L’un des évènements clés de ce forum culturel a été la présentation du projet AlMusalla, un espace pour les prières et les réflexions, présenté pour la première fois à la Biennale des arts islamiques à Djeddah.
Déplacée sur place à cette occasion, la cheffe de l’Administration du président de la République d’Ouzbékistan, Saïda Mirziyoyeva, a souligné l’importance de cet ouvrage d’art pour Boukhara.
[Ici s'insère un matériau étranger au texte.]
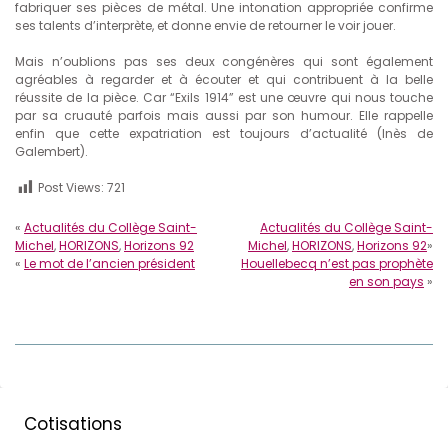
fabriquer ses pièces de métal. Une intonation appropriée confirme
ses talents d’interprète, et donne envie de retourner le voir jouer.
Mais n’oublions pas ses deux congénères qui sont également
agréables à regarder et à écouter et qui contribuent à la belle
réussite de la pièce. Car “Exils 1914” est une œuvre qui nous touche
par sa cruauté parfois mais aussi par son humour. Elle rappelle
enfin que cette expatriation est toujours d’actualité (Inès de
Galembert).
Post Views:
721
«
Actualités du Collège Saint-
Actualités du Collège Saint-
Michel
,
HORIZONS
,
Horizons 92
Michel
,
HORIZONS
,
Horizons 92
»
«
Le mot de l’ancien président
Houellebecq n’est pas prophète
en son pays
»
Cotisations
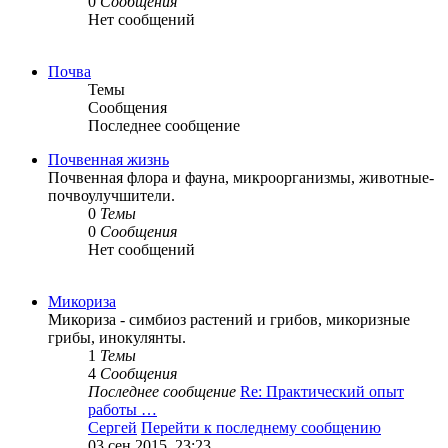
0
Сообщения
Нет сообщений
Почва
Темы
Сообщения
Последнее сообщение
Почвенная жизнь
Почвенная флора и фауна, микроорганизмы, животные-
почвоулучшители.
0
Темы
0
Сообщения
Нет сообщений
Микориза
Микориза - симбиоз растений и грибов, микоризные
грибы, инокулянты.
1
Темы
4
Сообщения
Последнее сообщение
Re: Практический опыт
работы …
Сергей
Перейти к последнему сообщению
03 сен 2015, 23:23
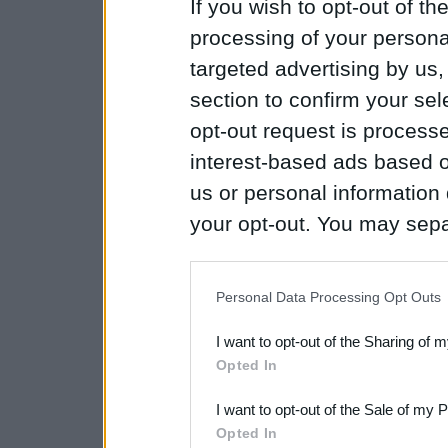
If you wish to opt-out of the
processing of your personal
targeted advertising by us
section to confirm your sel
opt-out request is proces
interest-based ads based o
us or personal information d
your opt-out. You may separ
disclosure of your personal
IAB’s list of downstream pa
Personal Data Processing Opt Outs
also be disclosed by us to 
I want to opt-out of the Sharing of 
Downstream Participants
th
Opted In
third parties.
I want to opt-out of the Sale of my 
Opted In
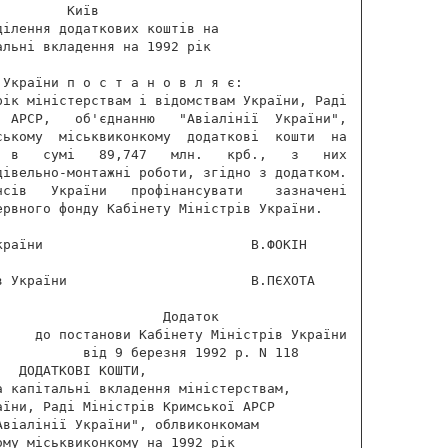
        Київ

ілення додаткових коштів на

льні вкладення на 1992 рік

України п о с т а н о в л я є:

рік міністерствам і відомствам України, Раді

  АРСР,   об'єднанню   "Авіалінії  України",

ському  міськвиконкому  додаткові  кошти  на

  в   сумі   89,747   млн.   крб.,   з   них

дівельно-монтажні роботи, згідно з додатком.

нсів   України   профінансувати    зазначені

рвного фонду Кабінету Міністрів України.

раїни                          В.ФОКІН

 України                       В.ПЄХОТА

                    Додаток

     до постанови Кабінету Міністрів України

          від 9 березня 1992 р. N 118

  ДОДАТКОВІ КОШТИ,

 капітальні вкладення міністерствам,

їни, Раді Міністрів Кримської АРСР

віалінії України", облвиконкомам

му міськвиконкому на 1992 рік
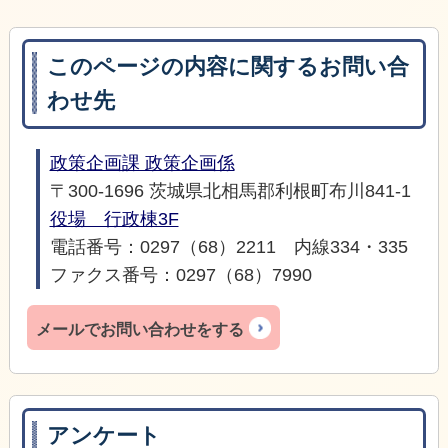
このページの内容に関するお問い合
わせ先
政策企画課 政策企画係
〒300-1696 茨城県北相馬郡利根町布川841-1
役場 行政棟3F
電話番号：0297（68）2211 内線334・335
ファクス番号：0297（68）7990
メールでお問い合わせをする
アンケート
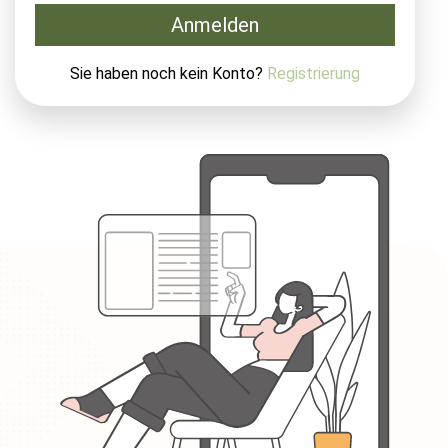
Anmelden
Sie haben noch kein Konto?
Registrierung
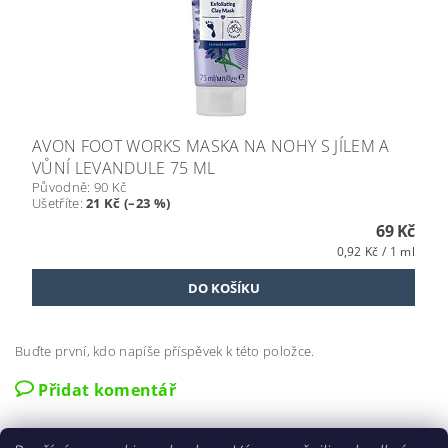
AVON FOOT WORKS MASKA NA NOHY S JÍLEM A
VŮNÍ LEVANDULE 75 ML
Původně:
90 Kč
Ušetříte
:
21 Kč (–23 %)
69 Kč
0,92 Kč / 1 ml
Buďte první, kdo napíše příspěvek k této položce.
Přidat komentář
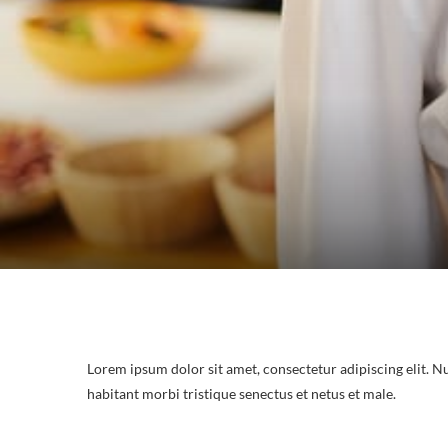
Lorem ipsum dolor sit amet, consectetur adipiscing elit. N
habitant morbi tristique senectus et netus et male.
« L’un des endroits les plus intéressants de la Biennale de Boukhara est le projet AlMusalla, situé près de la mosquée Kalon, un centre spirituel de Boukhara. Il devient un espace contemporain de silence et de réflexion, reliant l’histoire au présent », a déclaré Saïda Mirziyoyeva.
Selon elle, grâce au soutien de Diriyah Biennale Foundation et au travail conjoint des organisateurs, l’Ouzbékistan est devenu un premier pays ayant accueilli cette installation comme une partie du patrimoine culturel, tandis que la ville de Boukhara s’est transformée en nouveau symbole de ce projet.